SPLITTER premiered at brut Vienna 2013.

A co-production of DOUBLE DOUBLE and brut Wien.

With the kind support of the City of Vienna’s Department of Cultural Affairs, MA7.

short trailer:

good review:

tanz.at of 19 April 2013 Genre: Online magazineAuthor: Veronika Krenn (Translation: Dörte Eliass)

Billy Roisz/Anat Stainberg: Drifting Off

19 April 2013 | Author: Veronika Krenn

What happens if you place yourself into your own parallel universe in your head and at the same time watch yourself during your actions as if from the outside? Billy Roisz and Anat Stainberg research this question by way of video, music, comedy and performances in Vienna’s brut theatre. The title “Splitter” refers to splitting off one part of the self into an inner reality, a world of imagination.

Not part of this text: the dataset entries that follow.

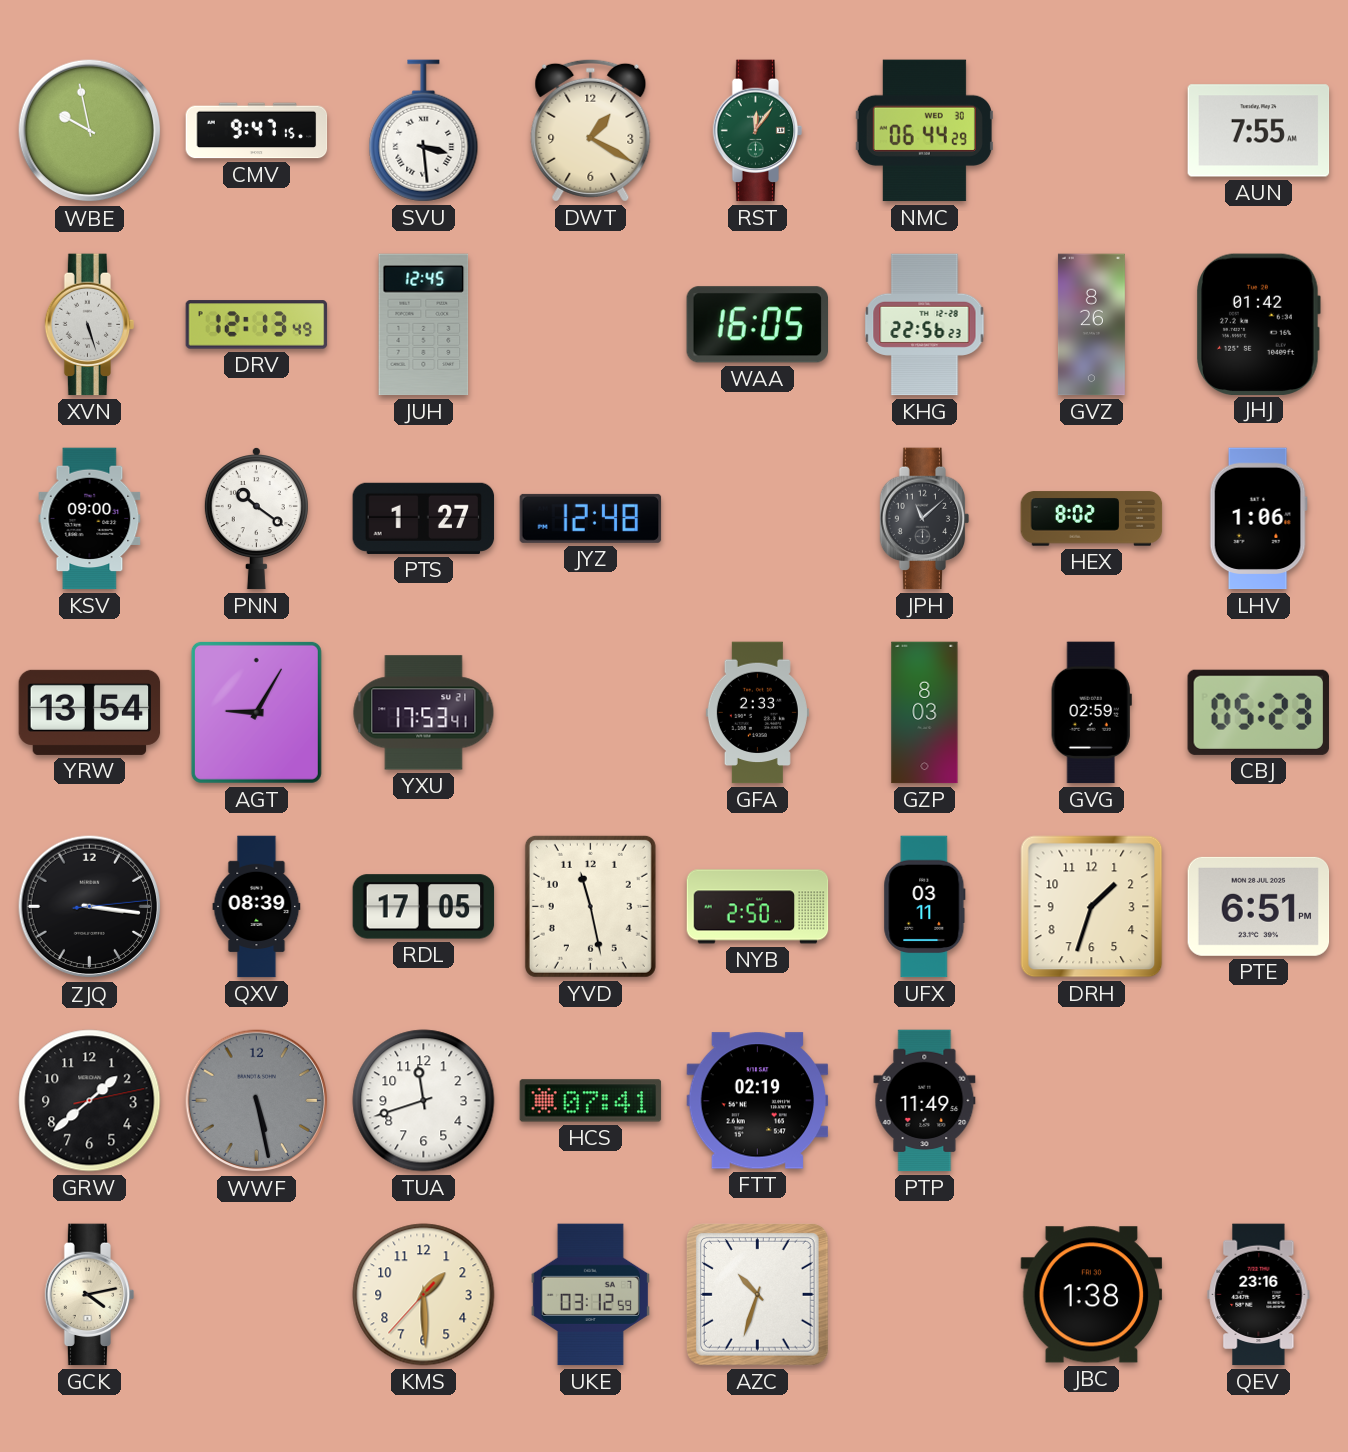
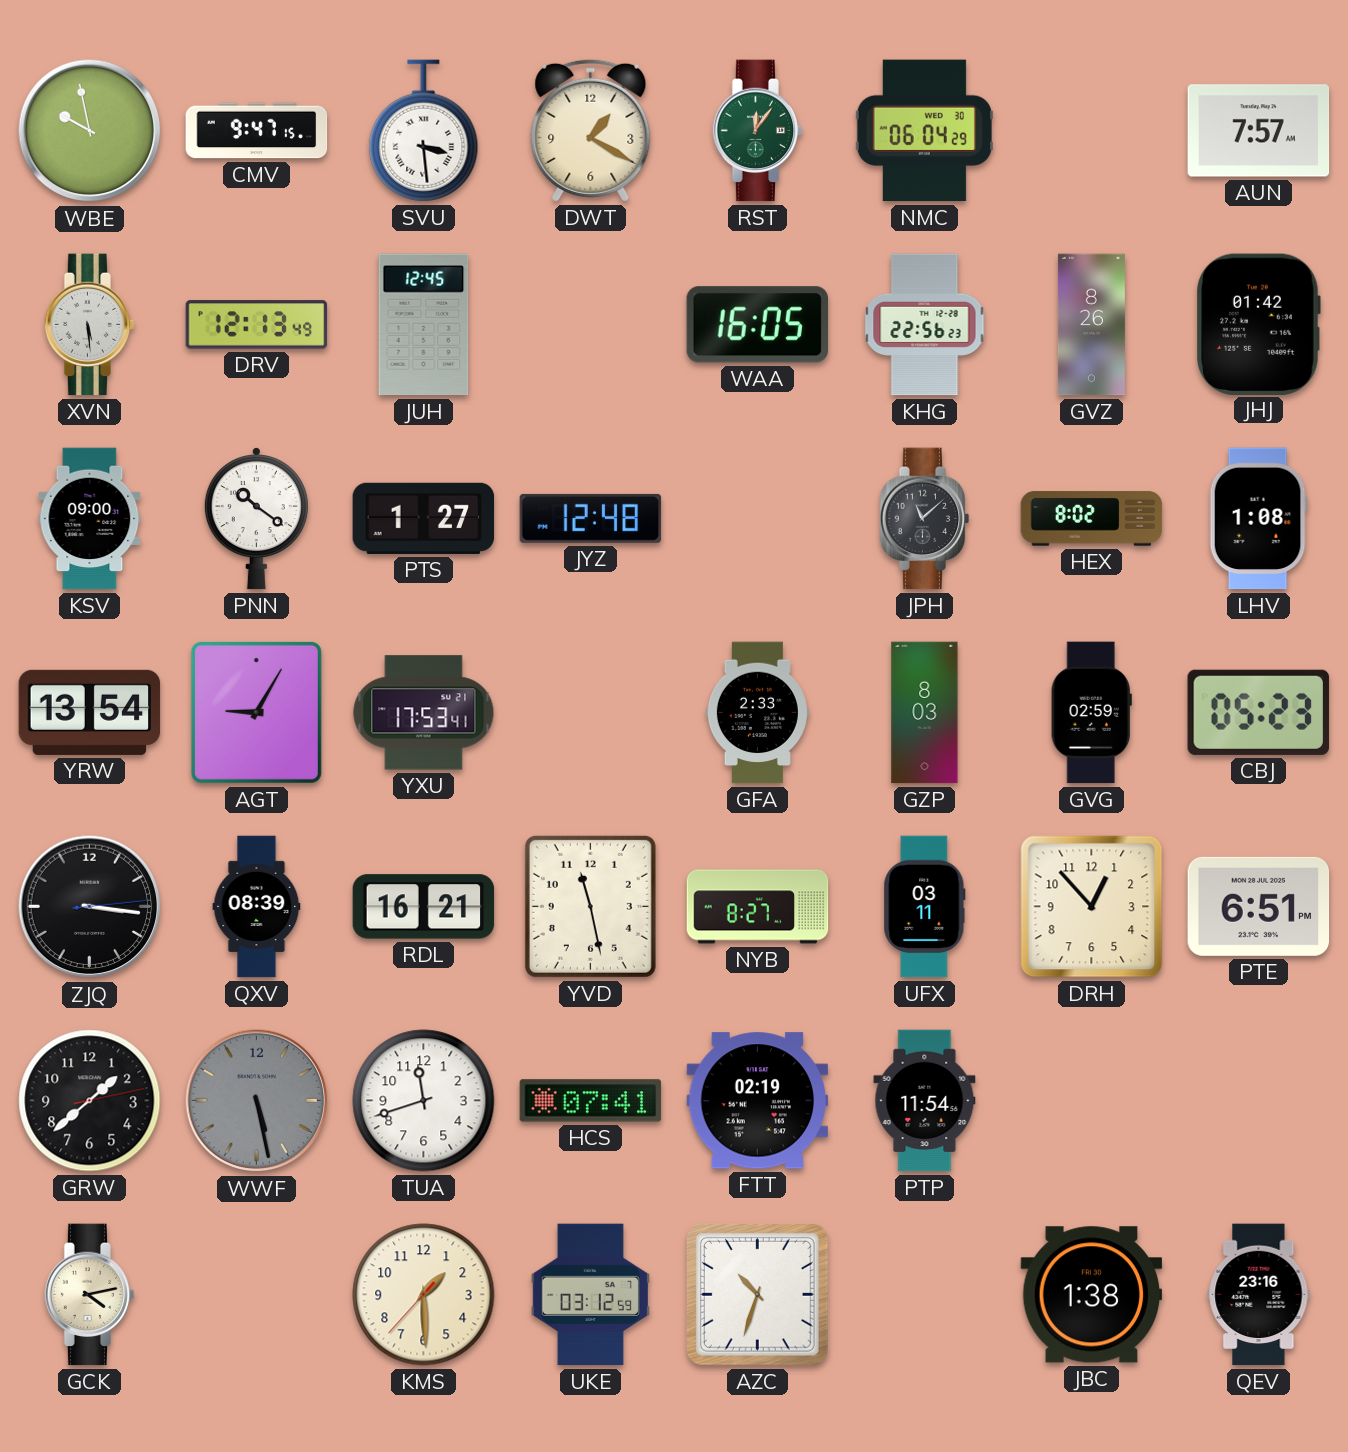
NMC: 06:44 -> 06:04
AUN: 7:55 -> 7:57
XVN: 5:27 -> 5:29
LHV: 1:06 -> 1:08
RDL: 17:05 -> 16:21
NYB: 2:50 -> 8:27
DRH: 1:33 -> 12:53
PTP: 11:49 -> 11:54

It is quite possible then that one ends up with a hair in front of the lens: the video artist Billy Roisz and the performer Anat Stainberg so-to-say give the audience glasses, a headcam which enables them to look into the interior life of the protagonist. While she is carrying out everyday activities, her world is presented in curved optics on a video wall. Apparently she (we?) is just waking up, rolling out of bed and making her way to the kitchen to prepare her breakfast. Slices of toast are put into the toaster and coffee beans are spilled on the floor, she is washing herself (us) the lens. It is as if one were the protagonist oneself – because the images reveal her subjective view of the world so directly.

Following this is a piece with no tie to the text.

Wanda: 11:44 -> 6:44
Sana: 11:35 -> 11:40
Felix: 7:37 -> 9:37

But there is also action on stage: from the auditorium Anat Stainberg enters, her glasses suggesting that she is the person directly revealing her view of the things via video projections. But there is another person on stage, Billy Roisz, sitting at the control desk with her computer and sound equipment. She is similarly dressed, wearing the same glasses. When the person in the video props her feet up on the window sill, the woman on stage accompanies this action with an atmospheric song. Thus video and performance intermingle as if the person on stage had split off from her interior self. Two existences come together at times and sometimes drift apart.

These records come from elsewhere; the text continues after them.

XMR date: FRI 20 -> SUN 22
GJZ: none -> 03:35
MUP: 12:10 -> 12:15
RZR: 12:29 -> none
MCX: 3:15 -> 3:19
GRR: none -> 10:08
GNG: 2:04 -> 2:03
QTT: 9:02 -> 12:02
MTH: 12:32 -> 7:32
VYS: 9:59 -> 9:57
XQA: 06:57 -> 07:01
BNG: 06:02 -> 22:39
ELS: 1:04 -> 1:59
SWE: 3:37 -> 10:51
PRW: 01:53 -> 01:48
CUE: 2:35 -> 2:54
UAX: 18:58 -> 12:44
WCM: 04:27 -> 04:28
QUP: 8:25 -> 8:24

Anat Stainberg interrupts the performance and turns to the audience to say something about her research on the subject “Drifting off in everyday life”: “googling” they came across terms such as “mirror neurons”, which enable us to understand others as social beings, and “cybernetics”, which is based upon the notion that in social systems the aims of others can be identified and one tries to find a way to reach them. Then she starts to imagine again – videos and images appear, to which the performer directly on stage behaves as if she were standing beside herself and commenting on herself. “I’m a one-person show, telling the life of a woman I know,“ sings Stainberg, and Stainberg and Roisz use sophisticated technology to tell this story about a woman brilliantly.